WHAT YOU NEED TO DO — From the line containing "基隆市 (0) (210, 341)" through the last line of the records below, output every line exactly, both ends included, except the pictures.

RECORDS SUPPLIED —

---*---

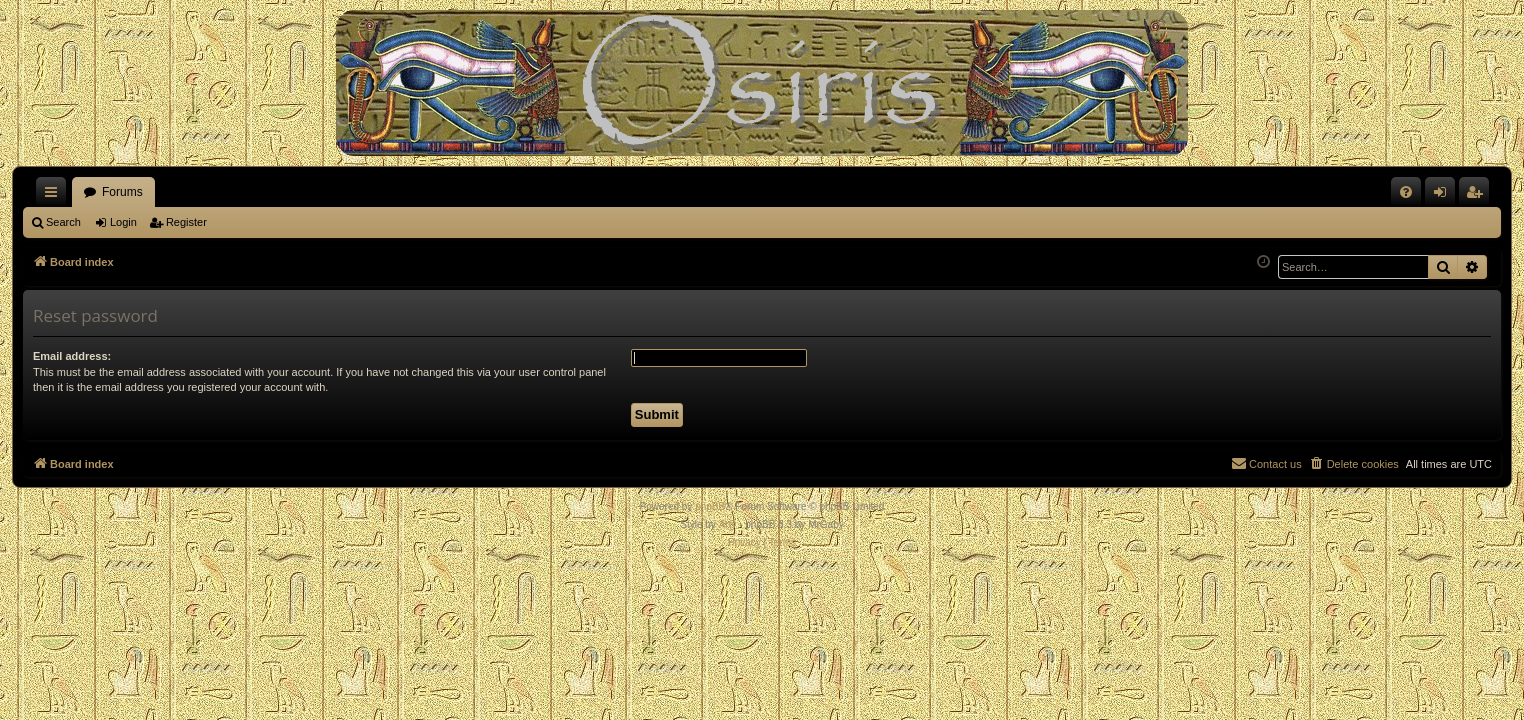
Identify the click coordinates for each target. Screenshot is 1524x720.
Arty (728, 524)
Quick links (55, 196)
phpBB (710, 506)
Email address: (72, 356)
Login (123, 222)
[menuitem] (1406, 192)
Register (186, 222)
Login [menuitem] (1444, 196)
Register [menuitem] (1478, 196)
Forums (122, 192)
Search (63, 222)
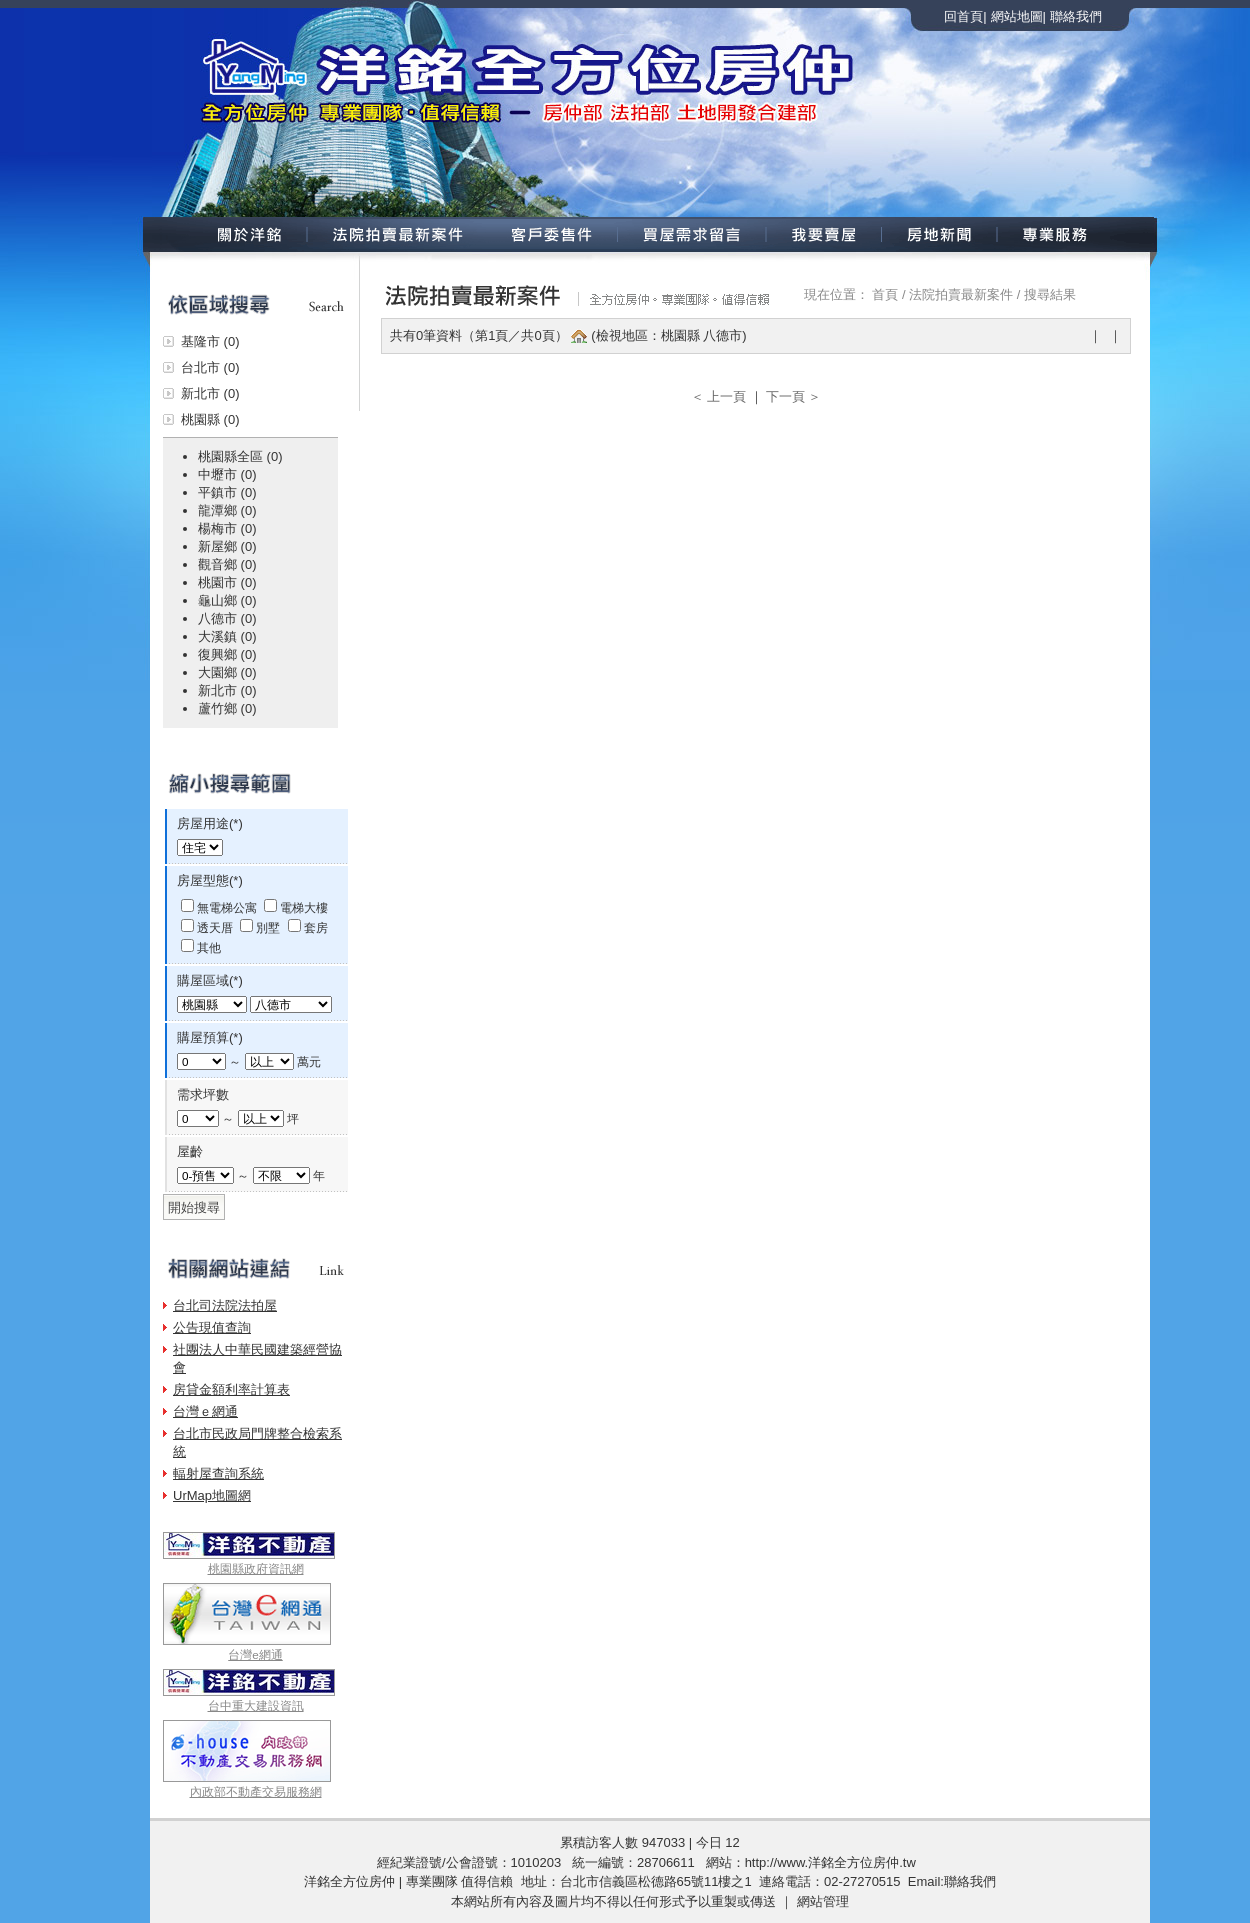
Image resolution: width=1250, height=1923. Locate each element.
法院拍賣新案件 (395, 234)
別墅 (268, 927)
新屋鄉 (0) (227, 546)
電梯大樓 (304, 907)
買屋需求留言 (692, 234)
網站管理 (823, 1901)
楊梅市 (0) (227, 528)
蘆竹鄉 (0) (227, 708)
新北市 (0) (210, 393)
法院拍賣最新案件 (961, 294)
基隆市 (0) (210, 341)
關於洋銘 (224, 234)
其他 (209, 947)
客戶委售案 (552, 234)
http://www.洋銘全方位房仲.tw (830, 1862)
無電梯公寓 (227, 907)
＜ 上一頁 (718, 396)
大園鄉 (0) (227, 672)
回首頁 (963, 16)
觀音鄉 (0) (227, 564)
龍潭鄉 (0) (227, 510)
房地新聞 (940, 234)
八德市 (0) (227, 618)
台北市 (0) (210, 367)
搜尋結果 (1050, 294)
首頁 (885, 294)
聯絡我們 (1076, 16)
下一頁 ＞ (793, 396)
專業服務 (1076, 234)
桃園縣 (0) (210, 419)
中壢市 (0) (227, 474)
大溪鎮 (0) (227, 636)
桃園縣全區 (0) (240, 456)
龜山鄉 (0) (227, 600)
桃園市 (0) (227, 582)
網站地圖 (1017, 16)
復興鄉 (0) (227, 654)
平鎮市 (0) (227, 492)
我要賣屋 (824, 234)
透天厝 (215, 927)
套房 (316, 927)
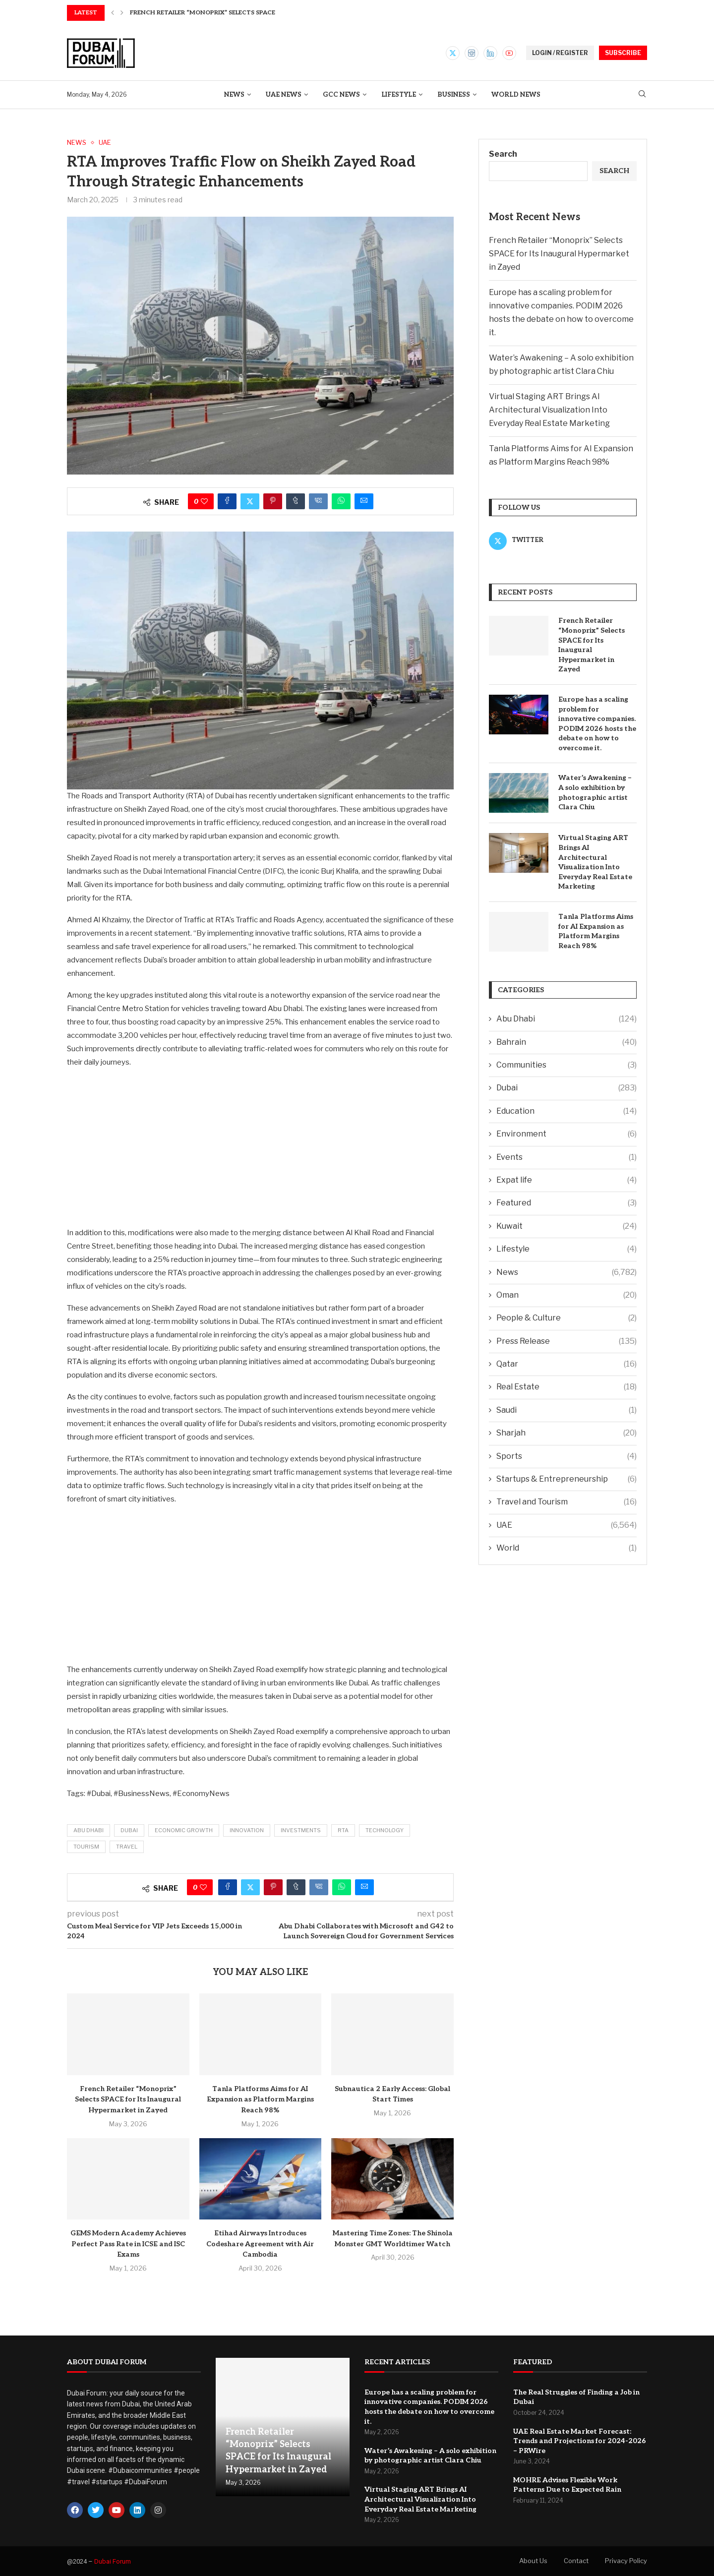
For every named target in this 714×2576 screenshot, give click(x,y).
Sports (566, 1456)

---*---

ANSWER SECTION —
基隆市 (0) (210, 341)
關於洋銘 (224, 234)
其他 (209, 947)
客戶委售案 (552, 234)
http://www.洋銘全方位房仲.tw (830, 1862)
無電梯公寓 (227, 907)
＜ 上一頁 (718, 396)
大園鄉 (0) (227, 672)
回首頁 (963, 16)
觀音鄉 (0) (227, 564)
龍潭鄉 (0) (227, 510)
房地新聞 (940, 234)
八德市 (0) (227, 618)
台北市 (0) (210, 367)
搜尋結果 (1050, 294)
首頁 (885, 294)
聯絡我們 (1076, 16)
下一頁 ＞ (793, 396)
專業服務 (1076, 234)
桃園縣 (0) (210, 419)
中壢市 (0) (227, 474)
大溪鎮 (0) (227, 636)
桃園縣全區 (0) (240, 456)
龜山鄉 (0) (227, 600)
桃園市 (0) (227, 582)
網站地圖 (1017, 16)
復興鄉 (0) (227, 654)
平鎮市 (0) (227, 492)
我要賣屋 (824, 234)
透天厝 (215, 927)
套房 (316, 927)
For every named target in this 714×2576 screenshot, give click(x,y).
Sports (566, 1456)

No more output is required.